(Beginning of Exercise input)

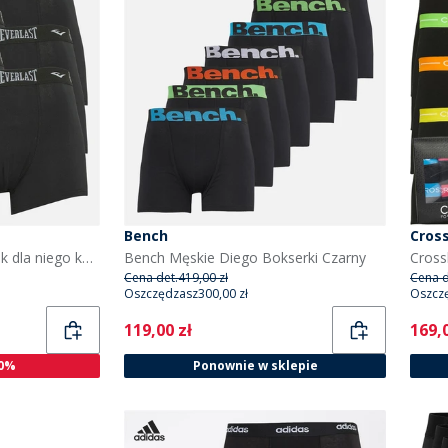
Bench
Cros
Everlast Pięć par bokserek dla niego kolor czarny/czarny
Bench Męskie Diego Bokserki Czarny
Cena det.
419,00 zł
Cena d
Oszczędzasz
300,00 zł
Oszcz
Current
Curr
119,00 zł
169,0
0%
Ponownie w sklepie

(End of Exercise input)
(Beginning of Exercise input)

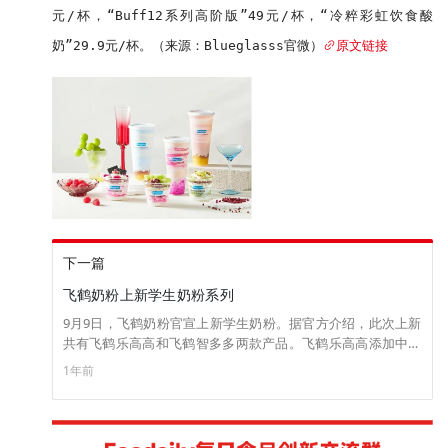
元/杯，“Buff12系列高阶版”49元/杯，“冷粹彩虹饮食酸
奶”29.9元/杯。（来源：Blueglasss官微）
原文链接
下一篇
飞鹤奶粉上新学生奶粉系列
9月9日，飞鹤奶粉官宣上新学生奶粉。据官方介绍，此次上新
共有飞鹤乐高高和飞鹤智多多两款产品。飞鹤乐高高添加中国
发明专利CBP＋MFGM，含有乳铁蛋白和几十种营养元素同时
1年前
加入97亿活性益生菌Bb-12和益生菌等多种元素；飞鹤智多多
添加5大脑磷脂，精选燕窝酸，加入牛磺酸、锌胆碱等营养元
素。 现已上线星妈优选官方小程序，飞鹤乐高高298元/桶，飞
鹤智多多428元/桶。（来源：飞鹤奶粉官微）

(End of Exercise input)

* [Exercise description]:
In the records above, find each line that mentions the word "Bench", and copy it.

* [Output below]:
Bench
Bench Męskie Diego Bokserki Czarny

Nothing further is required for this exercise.